The French student movement was originally founded by Resistance veterans and shaped in the bitter struggle against France’s colonial war in Algeria. But its political reflexes were now sharpened by groupescules—the nuclei, groups, gangs and small parties of the far left. For it was they who pressed the agitation born in Nanterre forward to Paris, then built the movement to reopen the Sorbonne and remove the police from the university. Carefully, imaginatively, they pushed their demands to the point the authorities would make their mistake and unleash the repression that caused the explosion.

On the night of 11 May 50,000 college and school students and young workers met a massive force of CRS riot police with their gas masks, grim overcoats and black rubber clubs. Barricades were thrown together out of parked cars, grills, railings and comradely trees. With the advice of passing building workers, the students learned how to lever up the cobble stones. “Under the cobbles, the beach”, they scrawled on the walls.

In the Rue Gay Lussac the fighting went on for five hours, hours of gasping lungs, scorched throats, cracked rib cages, bloodstained trousers. It was so bad that taxi drivers and concierges, no friends of the enragés, hauled the injured away from the vengeful black mosquito swarms of CRS. (The CRS? Well, they make the Special Patrol Group look like Dixon of Dock Green.) Radio reporters coughed and wept into their tape recorders till their worried producers switched over to soft music. The world’s TV showed the cliché streets of Parisian tourism, now illuminated with firebombs, misty with tear gas, serenaded with shrieks.

Two days after the night of the barricades, ten million French workers went on strike. At last the oldest of political reflexes—solidarity—had operated. The Sorbonne was reopened and occupied as a centre of revolutionary debate, confession and confusion. In the audience were the most adventurous young workers: “We rediscovered there in the Sorbonne the historic idea of the revolutionary traditions of the working class and started to talk the language of revolution.” And in that process Marxism recovered its own meaning from under the shrouds of Stalinism, social democracy and small group sectarianism. At the entrance to the Odeon amphitheatre is written: “Run forward comrade, the old world is behind you.”

Bread and roses

In the factories the young workers were getting the message, both of Hue and Rue Gay Lussac. At Nantes, Sud Aviation workers occupied, shutting the manager up in his plush office. Then Renault Cleon was occupied. La grève sauvage spread through cars, aircraft and engineering to mines, shipping and transport. Strippers, footballers and TV announcers made their demands.

Calmly a nation went on strike, not just for bread but for roses. The workers at the occupied Berliet factory rearranged the lettering outside the front gate to read “liberte”. The boom had exploded in its makers’ face. The bureaucracies of the reformist left were stuck in the clichés and sloth of the past. Finally it was the Communist Party that de Gaulle had to depend on to get people back to work. For it was the East bloc as much as Western capitalism which felt May’s challenge to the stilted, finished, stale mutilations of Marxism we had been offered for 30 years. The reform policy of Dubcek in Prague and the thousands of political flowers which had begun to blossom from it were destroyed by the Kremlin as casually and as completely as a boot might crush a daffodil head.

Imagination takes power

And in Chicago the whole world watched while Mayor Daley’s police thugs brutally restored order outside the Democratic convention in another episode in that profound crisis in American bourgeois democracy which was to reach its climax over Watergate.

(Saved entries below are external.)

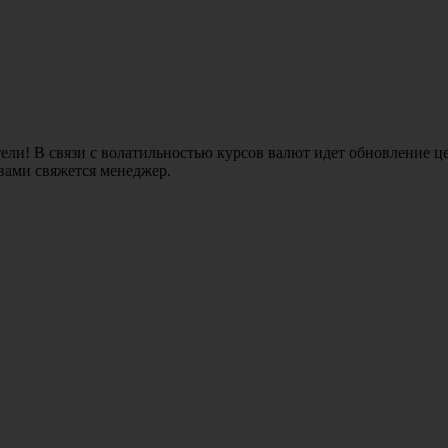
ли! В связи с волатильностью курсов валют идет обновление це
 вами свяжется менеджер.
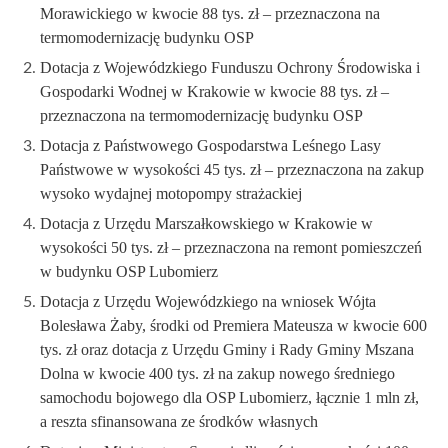
Morawickiego w kwocie 88 tys. zł – przeznaczona na
termomodernizację budynku OSP
Dotacja z Wojewódzkiego Funduszu Ochrony Środowiska i
Gospodarki Wodnej w Krakowie w kwocie 88 tys. zł –
przeznaczona na termomodernizację budynku OSP
Dotacja z Państwowego Gospodarstwa Leśnego Lasy
Państwowe w wysokości 45 tys. zł – przeznaczona na zakup
wysoko wydajnej motopompy strażackiej
Dotacja z Urzędu Marszałkowskiego w Krakowie w
wysokości 50 tys. zł – przeznaczona na remont pomieszczeń
w budynku OSP Lubomierz
Dotacja z Urzędu Wojewódzkiego na wniosek Wójta
Bolesława Żaby, środki od Premiera Mateusza w kwocie 600
tys. zł oraz dotacja z Urzędu Gminy i Rady Gminy Mszana
Dolna w kwocie 400 tys. zł na zakup nowego średniego
samochodu bojowego dla OSP Lubomierz, łącznie 1 mln zł,
a reszta sfinansowana ze środków własnych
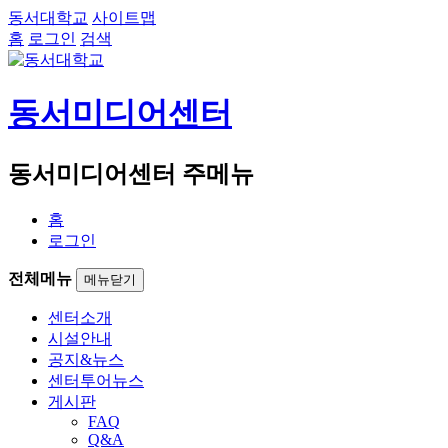
동서대학교
사이트맵
홈
로그인
검색
동서미디어센터
동서미디어센터 주메뉴
홈
로그인
전체메뉴
메뉴닫기
센터소개
시설안내
공지&뉴스
센터투어뉴스
게시판
FAQ
Q&A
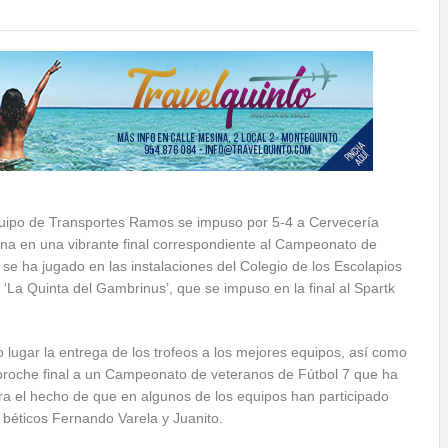
uipo de Transportes Ramos se impuso por 5-4 a Cervecería
na en una vibrante final correspondiente al Campeonato de
se ha jugado en las instalaciones del Colegio de los Escolapios
 ‘La Quinta del Gambrinus’, que se impuso en la final al Spartk
 lugar la entrega de los trofeos a los mejores equipos, así como
broche final a un Campeonato de veteranos de Fútbol 7 que ha
tra el hecho de que en algunos de los equipos han participado
 béticos Fernando Varela y Juanito.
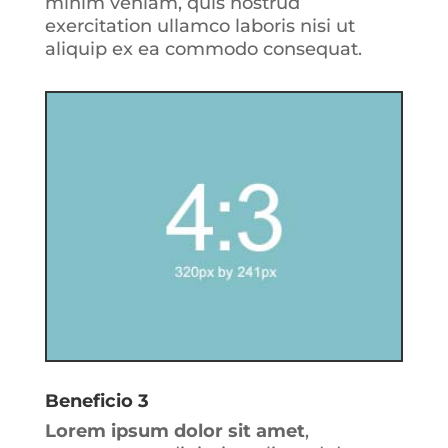
minim veniam, quis nostrud
exercitation ullamco laboris nisi ut
aliquip ex ea commodo consequat.
Beneficio 3
Lorem ipsum dolor sit amet
,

It was as if an international political pageant was being acted out—the ideas we had treasured in pamphlets and argued about in tiny pub back rooms were now roaming, alive, three dimensional. Marxism had come out of the cold.

The simple lessons of 1968 were simple to read off and important to re-emphasise. The working class, written off by dumb sociology and depressive “Marxism”, remained, when the chips were down, decisive. Conversely, the Communist Parties and the bloc to which they owed their loyalty were revealed as a central element in the status quo. And, most practically, those still stranded on the astral planes of May in the misery of June had to realise that out of the flash of euphoria must emerge the politics and the organisation of the long haul, the preparations for the fire next time. The business of engaging socialist politics with the working class reality from which it derives its meaning, without compromising the clarity of our political and personal goals in those useful cages of routine and meetings and like machinery, this has been the stuff of our lives for the last decade.

But to me it’s more fascinating to trace the ideas which winged from May’s Pandora’s box without us orthodox politicos knowing quite where they might alight. For one of the most valuable, but easily forgettable, legacies of May and any genuine revolutionary upsurge is that sense of personal possibility, a sudden enlargement of the apertures of the political imagination.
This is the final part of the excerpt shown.